Becoming addicted to a drug is only half the story, though, Gumbiner points out. It's also important to consider how difficult it is to quit using. Unlike other substances, marijuana has very few severe withdrawal symptoms -- some users may experience anxiety, depression, nausea, sleep disturbances and gastrointestinal problems. Most people can quit rather easily. "It's much harder to quit smoking cigarettes than it is to quit smoking pot," Gumbiner writes [source: Gumbiner].
1: George Washington grew and smoked marijuana.

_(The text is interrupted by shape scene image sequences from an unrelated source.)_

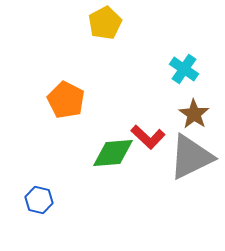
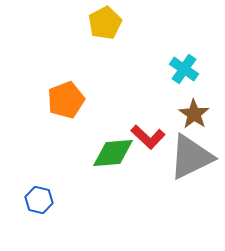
orange pentagon: rotated 24 degrees clockwise
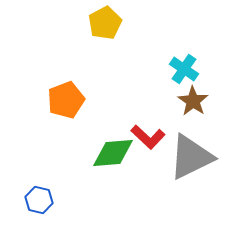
brown star: moved 1 px left, 13 px up
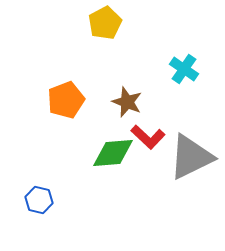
brown star: moved 66 px left, 1 px down; rotated 12 degrees counterclockwise
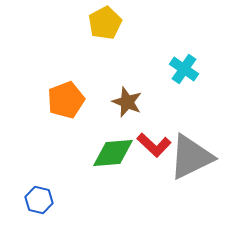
red L-shape: moved 6 px right, 8 px down
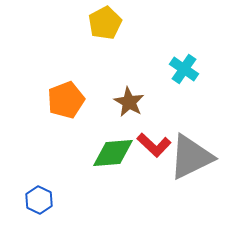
brown star: moved 2 px right; rotated 8 degrees clockwise
blue hexagon: rotated 12 degrees clockwise
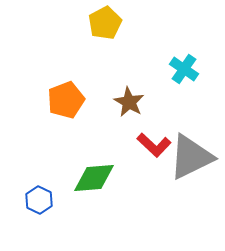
green diamond: moved 19 px left, 25 px down
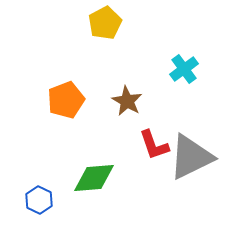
cyan cross: rotated 20 degrees clockwise
brown star: moved 2 px left, 1 px up
red L-shape: rotated 28 degrees clockwise
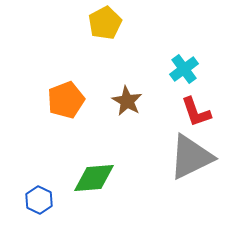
red L-shape: moved 42 px right, 33 px up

It is true that George Washington -- and many other Virginia farmers of his time -- cultivated cannabis, the same plant whose flowers, leaves, stems and seeds are dried to create marijuana [source: NIDA]. But Washington's purpose wasn't to get high. The first U.S. president, like numerous other colonists, was interested in another product of the cannabis plant: hemp. In the 1600s and 1700s, hemp was a much sought-after raw material for manufacturing rope, paper and durable cloth for export to England, according to Robert Deitch's 2003 book "Hemp: American History Revisited" [source: Deitch]. Here's some evidence of Washington's interest in hemp: In a 1765 letter to a British merchant Robert Cary and Co., Washington was eager to find out "the general price one might expect for good Hemp in your Port watered and prepared according to Act of Parliament that I may form some idea of the profits resulting from the growth" [source: University of Virginia].
It's important to note that marijuana farmers and hemp farmers use different cultivation methods. To produce industrial-quality hemp, male and female plants usually are left standing in the fields until harvest. Marijuana cultivators, in contrast, generally eliminate male plants from the fields, allowing only the unfertilized female plants to mature, which increases the percentage of THC, the active ingredient that gets smokers high [source: ElSohly].